▶ [Directions]: The result should be a full, exact repeat of the entries, free of pictures.

--- Supplied records Enclosed Below ---

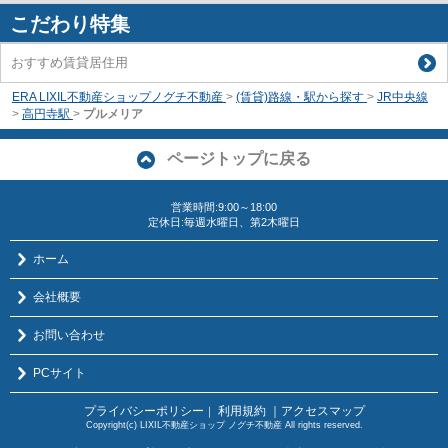
こだわり特集
おすすめ賃貸居住用
ERA LIXIL不動産ショップノグチ不動産
>
(賃貸)路線・駅から探す
>
JR中央線
>
高円寺駅
>
プルメリア
ページトップに戻る
営業時間:9:00～18:00
定休日:毎週水曜日、第2木曜日
ホーム
会社概要
お問い合わせ
PCサイト
プライバシーポリシー
利用規約
｜アクセスマップ
｜
Copyright(c) LIXIL不動産ショップ ノグチ不動産 All rights reserved.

--- End of Enclosed Supplied records ---

▶ [Exercise result]:
こだわり特集
おすすめ賃貸居住用
ERA LIXIL不動産ショップノグチ不動産
>
(賃貸)路線・駅から探す
>
JR中央線
>
高円寺駅
>
プルメリア
ページトップに戻る
営業時間:9:00～18:00
定休日:毎週水曜日、第2木曜日
ホーム
会社概要
お問い合わせ
PCサイト
プライバシーポリシー
利用規約
｜アクセスマップ
｜
Copyright(c) LIXIL不動産ショップ ノグチ不動産 All rights reserved.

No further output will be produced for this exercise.